Metadata-Version: 2.1
Name: tract-python
Version: 0.2.2
Classifier: Programming Language :: Rust
Classifier: Programming Language :: Python :: Implementation :: CPython
Classifier: Programming Language :: Python :: Implementation :: PyPy
Classifier: Intended Audience :: Developers
Classifier: Natural Language :: English
Requires-Dist: cffi>=1.15.0
Requires-Dist: numpy>=1.20.0
Requires-Dist: black; extra == 'dev'
Requires-Dist: bumpver; extra == 'dev'
Requires-Dist: isort; extra == 'dev'
Requires-Dist: pip-tools; extra == 'dev'
Requires-Dist: pytest; extra == 'dev'
Provides-Extra: dev
License-File: LICENSE
Summary: bindings of sonos/tract rust NN inference enging for python
Keywords: tract,neural network engine,deep learning
Author: Julien Balian <julien.balian@sonos.com>
Author-email: Julien Balian <julien.balian@sonos.com>
Requires-Python: >=3.7
Description-Content-Type: text/markdown; charset=UTF-8; variant=GFM
Project-URL: Homepage, https://github.com/DreamerMind/tract-python

# tract-python

 [![License: MIT](https://img.shields.io/badge/License-MIT-blue.svg)](https://opensource.org/licenses/MIT)
 [![PyPI version](https://badge.fury.io/py/tract_python.svg)](https://badge.fury.io/py/tract_python)
 [![CI](https://github.com/DreamerMind/tract-python/actions/workflows/CI.yml/badge.svg?branch=main)](https://github.com/DreamerMind/tract-python/actions/workflows/CI.yml)

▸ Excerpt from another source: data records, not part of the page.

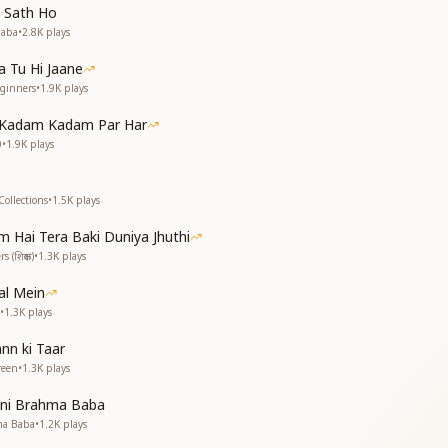
 Sath Ho
रखकर अमृत घोल
Baba
•
2.8K
plays
ा कर अनमोल
 सौदा कर अनमोल
 Tu Hi Jaane
eginners
•
1.9K
plays
 Kadam Kadam Par Har
0
•
1.9K
plays
Collections
•
1.5K
plays
 Hai Tera Baki Duniya Jhuthi
 (शिक्षक)
•
1.3K
plays
ा कर अनमोल
 सौदा कर अनमोल
kal Mein
•
1.3K
plays
nn ki Taar
ा कर अनमोल
reen
•
1.3K
plays
 सौदा कर अनमोल
 सौदा कर अनमोल
ani Brahma Baba
 सौदा कर अनमोल
ma Baba
•
1.2K
plays
------------------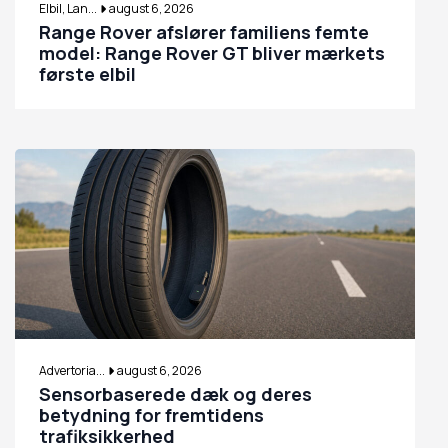
Elbil, Lan...
august 6, 2026
Range Rover afslører familiens femte
model: Range Rover GT bliver mærkets
første elbil
Advertoria...
august 6, 2026
Sensorbaserede dæk og deres
betydning for fremtidens
trafiksikkerhed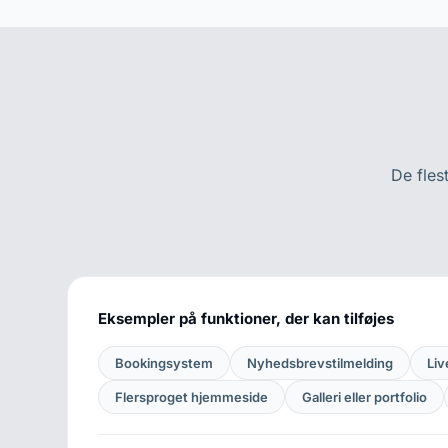
De fles
Eksempler på funktioner, der kan tilføjes
Bookingsystem
Nyhedsbrevstilmelding
Liv
Flersproget hjemmeside
Galleri eller portfolio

[Tract inference engine](https://github.com/sonos/tract) bindings in Python via FFI.
It support Neural Network inference from NNEF or ONNX

## Why

`tract-cli` is very feature-full but reloading a model each time you wish
to do an inference is computationaly costy and slow.

## Install

Install using pip:
```
pip install tract_python
```


## Usage

```python
import tract_python

tract_model = tract_python.TractModel.load_plan_from_path(
  # This parameter can be an ONNX or NNEF filepath (in case of NNEF it can be a dir or a tgz)
  './test_simple_nnef/' # simple graph that mul input by 2
)
results = tract_model.run(input_0=np.arange(6).reshape(1, 2, 3).astype(np.float32))
print(results)
#{'output_0': array([[[ 0.,  2.,  4.],
#       [ 6.,  8., 10.]]], dtype=float32)}

```

## Status

This project is in alpha state.

## Scope

My personnal usecase is to be able to run benchmarks (+10M inferences) with 'tract' engine.

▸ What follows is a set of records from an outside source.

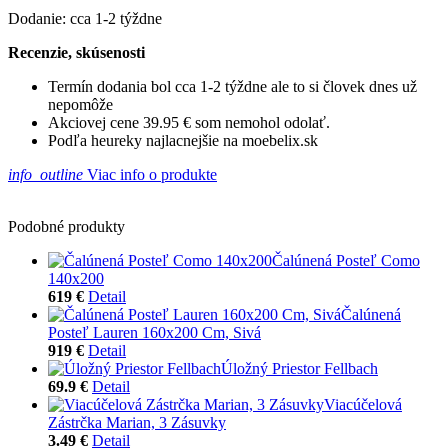
Dodanie: cca 1-2 týždne
Recenzie, skúsenosti
Termín dodania bol cca 1-2 týždne ale to si človek dnes už
nepomôže
Akciovej cene 39.95 € som nemohol odolať.
Podľa heureky najlacnejšie na moebelix.sk
info_outline
Viac info o produkte
Podobné produkty
Čalúnená Posteľ Como
140x200
619 €
Detail
Čalúnená
Posteľ Lauren 160x200 Cm, Sivá
919 €
Detail
Úložný Priestor Fellbach
69.9 €
Detail
Viacúčelová
Zástrčka Marian, 3 Zásuvky
3.49 €
Detail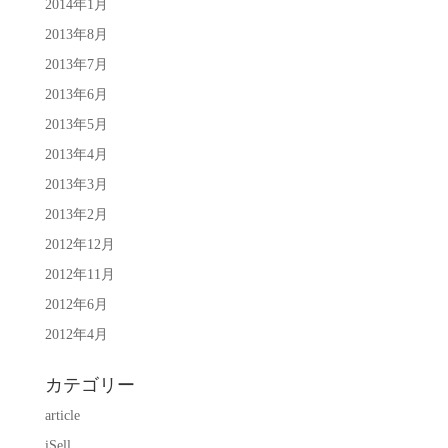
2014年1月
2013年8月
2013年7月
2013年6月
2013年5月
2013年4月
2013年3月
2013年2月
2012年12月
2012年11月
2012年6月
2012年4月
カテゴリー
article
iSell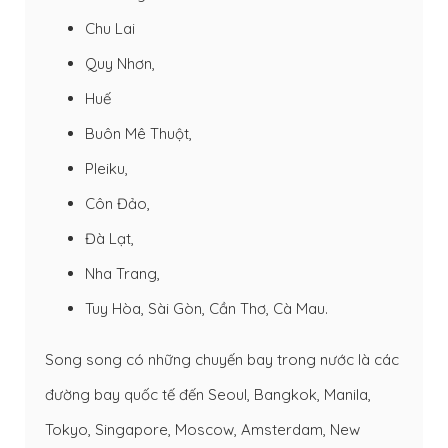
Chu Lai
Quy Nhơn,
Huế
Buôn Mê Thuột,
Pleiku,
Côn Đảo,
Đà Lạt,
Nha Trang,
Tuy Hòa, Sài Gòn, Cần Thơ, Cà Mau.
Song song có những chuyến bay trong nước là các
đường bay quốc tế đến Seoul, Bangkok, Manila,
Tokyo, Singapore, Moscow, Amsterdam, New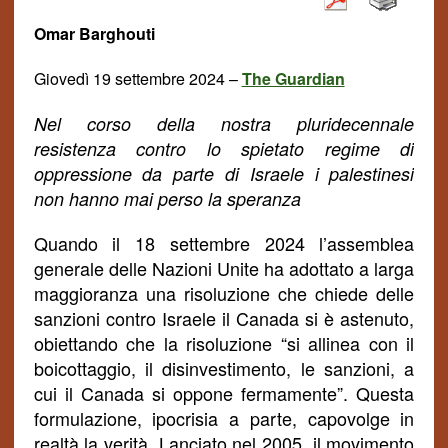
Omar Barghouti
Gioved
ì
19 set
tembre
2024 –
The Guardian
Nel corso della nostra pluridecennale
resistenza contro lo spietato regime di
oppressione da parte di Israele i palestinesi
non hanno mai perso la speranza
Quando il 18 settembre 2024 l’assemblea
generale delle Nazioni Unite ha adottato a larga
maggioranza una risoluzione che chiede delle
sanzioni contro Israele il Canada si è astenuto,
obiettando che la risoluzione “si allinea con il
boicottaggio, il disinvestimento, le sanzioni, a
cui il Canada si oppone fermamente”. Questa
formulazione, ipocrisia a parte, capovolge in
realtà la verità. Lanciato nel 2005, il movimento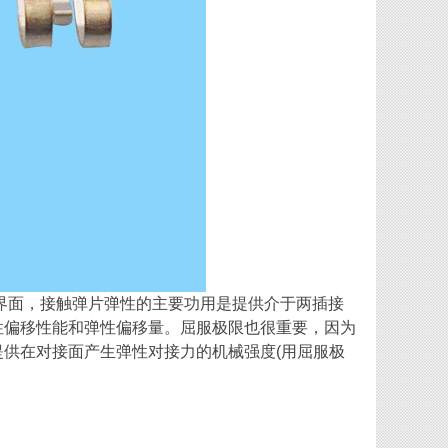
界面，接触弹片弹性的主要功用是提供介于两插接
性偏移性能和弹性偏移量。屈服极限也很重要，因为
供在对接面产生弹性对接力的机械强度(用屈服极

Ideally I would like to support some others `tract-cli` features:
- [X] load NNEF dir and .tgz or ONNX
- [X] run simple plan
- [ ] computing: number of FMA operations
- [ ] computing: profiling infos

We do not have the bandwith to do more and welcome any contributor that would wish to add more features.